● **DATA PROVIDED**
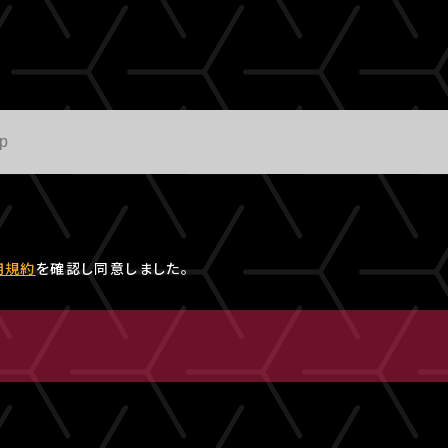
用規約
を確認し同意しました。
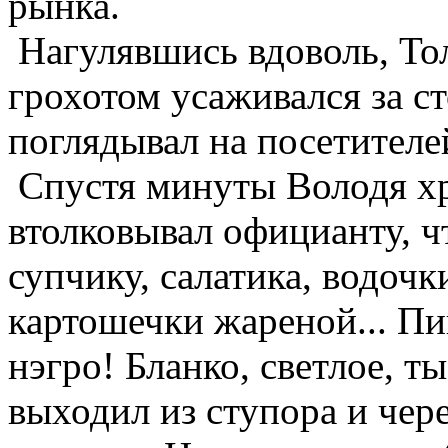
рынка.
Нагулявшись вдоволь, Тол
грохотом усаживался за с
поглядывал на посетителе
Спустя минуты Володя хри
втолковывал официанту, ч
супчику, салатика, водочк
картошечки жареной... Пив
нэгро! Бланко, светлое, 
выходил из ступора и чер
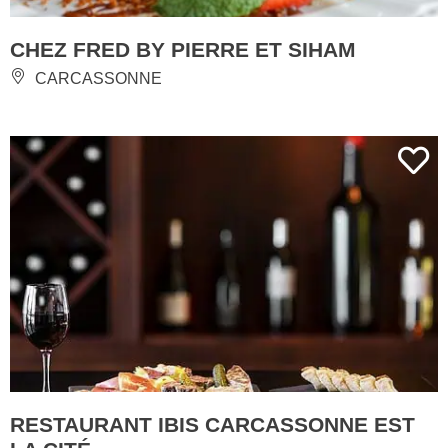
CHEZ FRED BY PIERRE ET SIHAM
CARCASSONNE
RESTAURANT IBIS CARCASSONNE EST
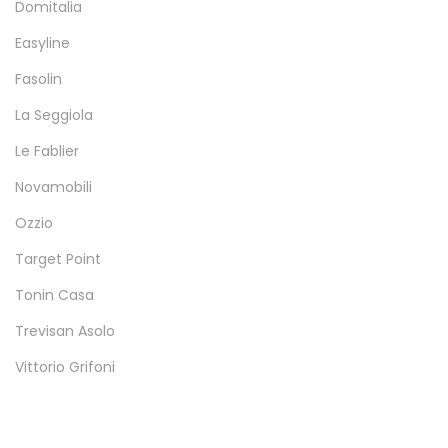
Domitalia
Easyline
Fasolin
La Seggiola
Le Fablier
Novamobili
Ozzio
Target Point
Tonin Casa
Trevisan Asolo
Vittorio Grifoni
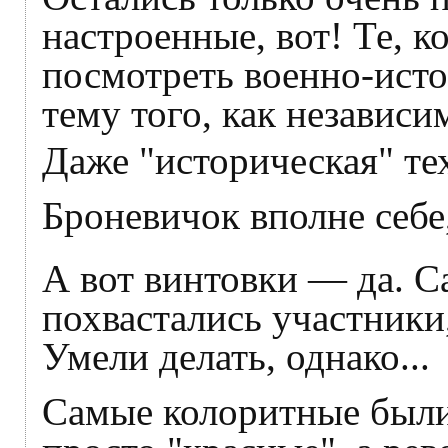
настроенные, вот! Те, 
посмотреть военно-ист
тему того, как независ
Даже "историческая" те
Броневичок вполне себе,
А вот винтовки — да. С
похвастались участники,
Умели делать, однако...
Самые колоритные были,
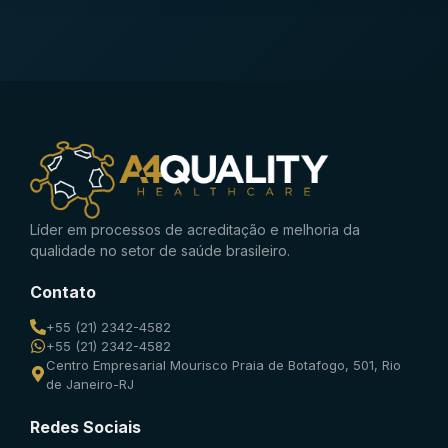
Líder em processos de acreditação e melhoria da
qualidade no setor de saúde brasileiro.
Contato
+55 (21) 2342-4582
+55 (21) 2342-4582
Centro Empresarial Mourisco Praia de Botafogo, 501, Rio
de Janeiro-RJ
Redes Sociais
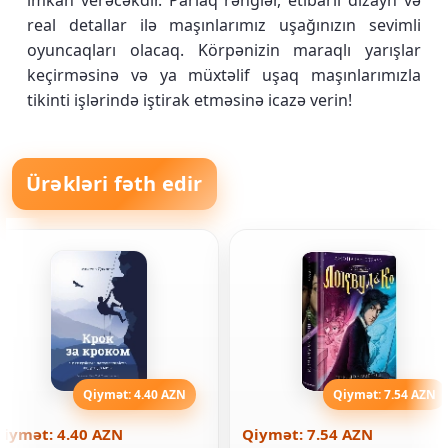
imkan verəcəkdir. Parlaq rənglər, etibarlı dizayn və
real detallar ilə maşınlarımız uşağınızın sevimli
oyuncaqları olacaq. Körpənizin maraqlı yarışlar
keçirməsinə və ya müxtəlif uşaq maşınlarımızla
tikinti işlərində iştirak etməsinə icazə verin!
Ürəkləri fəth edir
Qiymət: 4.40 AZN
Qiymət: 7.54 AZN
Qiymət: 4.40 AZN
Qiymət: 7.54 AZN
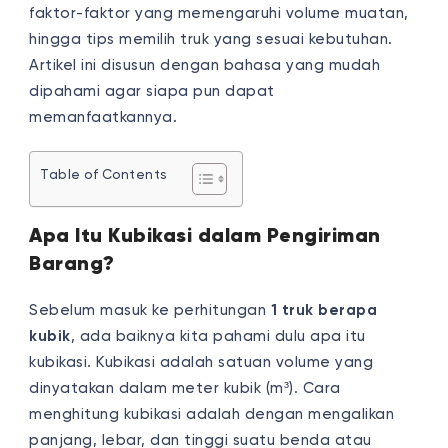
faktor-faktor yang memengaruhi volume muatan,
hingga tips memilih truk yang sesuai kebutuhan.
Artikel ini disusun dengan bahasa yang mudah
dipahami agar siapa pun dapat
memanfaatkannya.
Table of Contents
Apa Itu Kubikasi dalam Pengiriman
Barang?
Sebelum masuk ke perhitungan
1 truk berapa
kubik
, ada baiknya kita pahami dulu apa itu
kubikasi. Kubikasi adalah satuan volume yang
dinyatakan dalam meter kubik (m³). Cara
menghitung kubikasi adalah dengan mengalikan
panjang, lebar, dan tinggi suatu benda atau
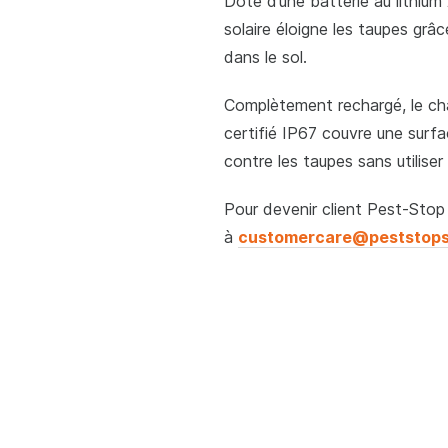
Doté d’une batterie au lithium
solaire éloigne les taupes grâ
dans le sol.
Complètement rechargé, le chas
certifié IP67 couvre une surf
contre les taupes sans utiliser
Pour devenir client Pest-Stop 
à
customercare@peststop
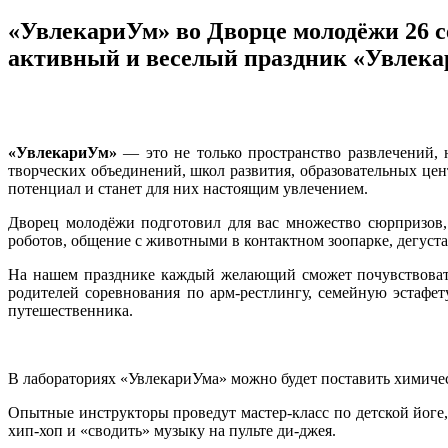
«УвлекариУм» во Дворце молодёжи 26 с
активный и веселый праздник «Увлека
«УвлекариУм»
— это не только пространство развлечений, 
творческих объединений, школ развития, образовательных цен
потенциал и станет для них настоящим увлечением.
Дворец молодёжи подготовил для вас множество сюрпризов,
роботов, общение с животными в контактном зоопарке, дегуст
На нашем празднике каждый желающий сможет почувствовать 
родителей соревнования по арм-рестлингу, семейную эстафет
путешественника.
В лабораториях «УвлекариУма» можно будет поставить химиче
Опытные инструкторы проведут мастер-класс по детской йоге,
хип-хоп и «сводить» музыку на пульте ди-джея.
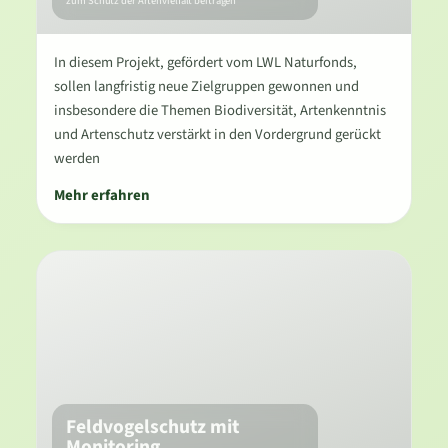
zum Schutz der Artenvielfalt beitragen
In diesem Projekt, gefördert vom LWL Naturfonds,
sollen langfristig neue Zielgruppen gewonnen und
insbesondere die Themen Biodiversität, Artenkenntnis
und Artenschutz verstärkt in den Vordergrund gerückt
werden
Mehr erfahren
Feldvogelschutz mit
Monitoring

● **TASK GOAL**
For this exercise, please reproduce the records above exactly and drop the images.

● **RESPONSE TO THIS TASK**
用規約
を確認し同意しました。
рынка.
Нагулявшись вдоволь, Тол
грохотом усаживался за с
поглядывал на посетителе
Спустя минуты Володя хри
втолковывал официанту, ч
супчику, салатика, водочк
картошечки жареной... Пив
нэгро! Бланко, светлое, 
выходил из ступора и чер
CHEZ FRED BY PIERRE ET SIHAM
CARCASSONNE
RESTAURANT IBIS CARCASSONNE EST
Domitalia
Easyline
Fasolin
La Seggiola
Le Fablier
Novamobili
Ozzio
Target Point
Tonin Casa
Trevisan Asolo
Vittorio Grifoni
настроенные, вот! Те, 
посмотреть военно-ист
тему того, как независ
Даже "историческая" те
Броневичок вполне себе,
А вот винтовки — да. С
похвастались участники,
Умели делать, однако...
Самые колоритные были,
Líder em processos de acreditação e melhoria da
qualidade no setor de saúde brasileiro.
Contato
+55 (21) 2342-4582
+55 (21) 2342-4582
Centro Empresarial Mourisco Praia de Botafogo, 501, Rio
de Janeiro-RJ
Redes Sociais
imkan verəcəkdir. Parlaq rənglər, etibarlı dizayn və
real detallar ilə maşınlarımız uşağınızın sevimli
oyuncaqları olacaq. Körpənizin maraqlı yarışlar
keçirməsinə və ya müxtəlif uşaq maşınlarımızla
tikinti işlərində iştirak etməsinə icazə verin!
Ürəkləri fəth edir
Qiymət: 4.40 AZN
Qiymət: 7.54 AZN
Qiymət: 4.40 AZN
Qiymət: 7.54 AZN
faktor-faktor yang memengaruhi volume muatan,
hingga tips memilih truk yang sesuai kebutuhan.
Artikel ini disusun dengan bahasa yang mudah
dipahami agar siapa pun dapat
memanfaatkannya.
Table of Contents
Apa Itu Kubikasi dalam Pengiriman
Barang?
Sebelum masuk ke perhitungan
1 truk berapa
kubik
, ada baiknya kita pahami dulu apa itu
kubikasi. Kubikasi adalah satuan volume yang
dinyatakan dalam meter kubik (m³). Cara
menghitung kubikasi adalah dengan mengalikan
panjang, lebar, dan tinggi suatu benda atau
Doté d’une batterie au lithium
solaire éloigne les taupes grâ
dans le sol.
Complètement rechargé, le chas
certifié IP67 couvre une surf
contre les taupes sans utiliser
Pour devenir client Pest-Stop 
à
customercare@peststop
«УвлекариУм» во Дворце молодёжи 26 с
активный и веселый праздник «Увлека
«УвлекариУм»
— это не только пространство развлечений, 
творческих объединений, школ развития, образовательных цен
потенциал и станет для них настоящим увлечением.
Дворец молодёжи подготовил для вас множество сюрпризов,
роботов, общение с животными в контактном зоопарке, дегуст
На нашем празднике каждый желающий сможет почувствовать 
родителей соревнования по арм-рестлингу, семейную эстафет
путешественника.
В лабораториях «УвлекариУма» можно будет поставить химиче
Опытные инструкторы проведут мастер-класс по детской йоге,
хип-хоп и «сводить» музыку на пульте ди-джея.
zum Schutz der Artenvielfalt beitragen
In diesem Projekt, gefördert vom LWL Naturfonds,
sollen langfristig neue Zielgruppen gewonnen und
insbesondere die Themen Biodiversität, Artenkenntnis
und Artenschutz verstärkt in den Vordergrund gerückt
werden
Mehr erfahren
Feldvogelschutz mit
Monitoring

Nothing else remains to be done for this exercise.